> **What the task asks**
For the data below, report how many lines include the word "badge", and write nothing else.

*** Block opens ***

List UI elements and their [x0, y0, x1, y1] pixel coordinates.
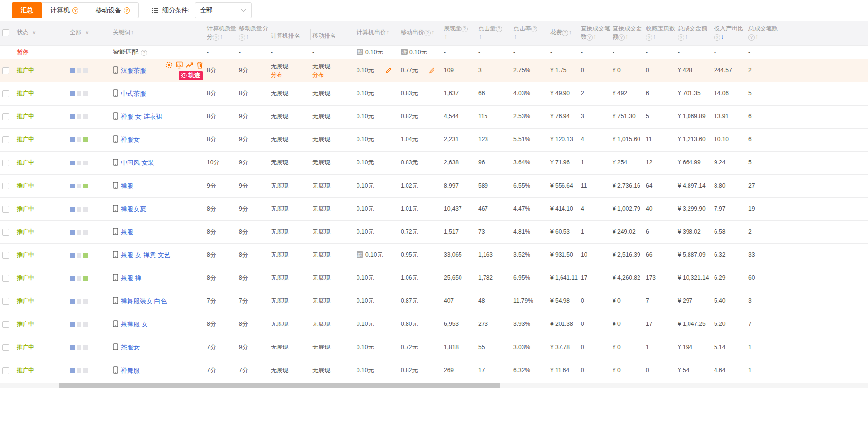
column-header-impressions[interactable]: 展现量?↑ — [442, 21, 476, 45]
bid-value: 0.10元 — [357, 90, 374, 97]
sort-asc-icon[interactable]: ↑ — [653, 33, 656, 40]
column-header-direct_amount[interactable]: 直接成交金额?↑ — [611, 21, 644, 45]
column-header-total_orders[interactable]: 总成交笔数?↑ — [746, 21, 781, 45]
column-header-pc_score[interactable]: 计算机质量分?↑ — [205, 21, 237, 45]
keyword-link[interactable]: 禅服 女 连衣裙 — [121, 113, 162, 120]
column-header-mob_rank[interactable]: 移动排名 — [310, 21, 355, 45]
sort-asc-icon[interactable]: ↑ — [625, 33, 628, 40]
help-icon[interactable]: ? — [714, 34, 720, 41]
column-header-cost[interactable]: 花费?↑ — [548, 21, 579, 45]
keyword-link[interactable]: 茶服 禅 — [121, 274, 142, 282]
direct-amount-cell: ¥ 1,015.60 — [611, 128, 644, 151]
help-icon[interactable]: ? — [239, 34, 245, 41]
help-icon[interactable]: ? — [424, 30, 431, 36]
sort-asc-icon[interactable]: ↑ — [220, 33, 223, 40]
sort-asc-icon[interactable]: ↑ — [569, 29, 572, 36]
sort-asc-icon[interactable]: ↑ — [755, 33, 758, 40]
row-checkbox[interactable] — [2, 90, 9, 97]
keyword-link[interactable]: 禅舞服装女 白色 — [121, 297, 167, 305]
select-all-checkbox[interactable] — [2, 29, 9, 36]
sort-asc-icon[interactable]: ↑ — [246, 33, 249, 40]
targeting-icon[interactable] — [165, 61, 173, 69]
row-checkbox[interactable] — [2, 183, 9, 189]
column-header-mob_score[interactable]: 移动质量分?↑ — [237, 21, 269, 45]
column-header-clicks[interactable]: 点击量?↑ — [476, 21, 511, 45]
help-icon[interactable]: ? — [461, 26, 468, 32]
row-checkbox[interactable] — [2, 136, 9, 143]
help-icon[interactable]: ? — [124, 7, 130, 14]
keyword-link[interactable]: 禅服 — [121, 182, 133, 189]
sort-asc-icon[interactable]: ↑ — [593, 33, 596, 40]
column-header-pc_rank[interactable]: 计算机排名 — [269, 21, 310, 45]
row-checkbox[interactable] — [2, 252, 9, 259]
status-cell: 推广中 — [15, 59, 68, 82]
sort-asc-icon[interactable]: ↑ — [131, 29, 134, 36]
column-header-pc_bid[interactable]: 计算机出价↑ — [355, 21, 399, 45]
row-checkbox[interactable] — [2, 367, 9, 374]
distribution-link[interactable]: 分布 — [312, 71, 355, 79]
column-header-roi[interactable]: 投入产出比?↓ — [712, 21, 746, 45]
help-icon[interactable]: ? — [618, 34, 625, 41]
keyword-link[interactable]: 茶服 — [121, 228, 133, 236]
help-icon[interactable]: ? — [748, 34, 755, 41]
column-header-keyword[interactable]: 关键词↑ — [111, 21, 205, 45]
row-checkbox[interactable] — [2, 113, 9, 120]
keyword-link[interactable]: 禅舞服 — [121, 367, 140, 374]
help-icon[interactable]: ? — [72, 7, 78, 14]
distribution-link[interactable]: 分布 — [271, 71, 310, 79]
edit-bid-icon[interactable] — [429, 67, 435, 74]
tab-summary[interactable]: 汇总 — [12, 2, 42, 18]
help-icon[interactable]: ? — [496, 26, 502, 32]
row-checkbox[interactable] — [2, 67, 9, 74]
keyword-link[interactable]: 茶服女 — [121, 344, 140, 351]
trend-chart-icon[interactable] — [186, 61, 193, 69]
delete-icon[interactable] — [196, 61, 203, 69]
report-icon[interactable] — [176, 61, 183, 69]
sort-asc-icon[interactable]: ↑ — [685, 33, 688, 40]
keyword-action-icons — [165, 61, 203, 69]
segment-select[interactable]: 全部 — [195, 2, 252, 18]
keyword-link[interactable]: 中式茶服 — [121, 90, 146, 97]
bid-type-badge: 默 — [357, 251, 363, 258]
dropdown-caret-icon[interactable]: ∨ — [85, 30, 89, 35]
column-header-mob_bid[interactable]: 移动出价?↑ — [399, 21, 442, 45]
dropdown-caret-icon[interactable]: ∨ — [32, 30, 36, 35]
horizontal-scrollbar-thumb[interactable] — [59, 383, 500, 388]
row-checkbox[interactable] — [2, 206, 9, 213]
sort-desc-icon[interactable]: ↓ — [721, 33, 724, 40]
tab-computer[interactable]: 计算机 ? — [42, 2, 87, 18]
sort-asc-icon[interactable]: ↑ — [431, 29, 434, 36]
keyword-link[interactable]: 汉服茶服 — [121, 67, 146, 74]
help-icon[interactable]: ? — [531, 26, 537, 32]
column-header-ctr[interactable]: 点击率?↑ — [511, 21, 548, 45]
column-header-direct_orders[interactable]: 直接成交笔数?↑ — [579, 21, 611, 45]
help-icon[interactable]: ? — [213, 34, 219, 41]
row-checkbox[interactable] — [2, 344, 9, 351]
column-header-status[interactable]: 状态∨ — [15, 21, 68, 45]
column-header-campaign[interactable]: 全部∨ — [68, 21, 111, 45]
help-icon[interactable]: ? — [562, 30, 568, 36]
sort-asc-icon[interactable]: ↑ — [386, 29, 389, 36]
keyword-link[interactable]: 茶禅服 女 — [121, 321, 148, 328]
help-icon[interactable]: ? — [646, 34, 652, 41]
sort-asc-icon[interactable]: ↑ — [514, 33, 517, 40]
row-checkbox[interactable] — [2, 160, 9, 166]
help-icon[interactable]: ? — [678, 34, 684, 41]
sort-asc-icon[interactable]: ↑ — [444, 33, 447, 40]
keyword-link[interactable]: 禅服女夏 — [121, 205, 146, 213]
row-checkbox[interactable] — [2, 275, 9, 282]
column-header-favorites[interactable]: 收藏宝贝数?↑ — [644, 21, 676, 45]
help-icon[interactable]: ? — [141, 50, 147, 56]
tab-mobile[interactable]: 移动设备 ? — [87, 2, 139, 18]
keyword-link[interactable]: 茶服 女 禅意 文艺 — [121, 251, 171, 259]
row-checkbox[interactable] — [2, 321, 9, 328]
help-icon[interactable]: ? — [587, 34, 593, 41]
keyword-link[interactable]: 禅服女 — [121, 136, 140, 143]
row-checkbox[interactable] — [2, 229, 9, 236]
edit-bid-icon[interactable] — [385, 67, 392, 74]
sort-asc-icon[interactable]: ↑ — [479, 33, 482, 40]
column-header-total_amount[interactable]: 总成交金额?↑ — [676, 21, 712, 45]
keyword-link[interactable]: 中国风 女装 — [121, 159, 154, 166]
row-checkbox[interactable] — [2, 298, 9, 305]
track-badge[interactable]: 轨迹 — [179, 71, 203, 80]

*** Block closes ***

> **Exercise response**
2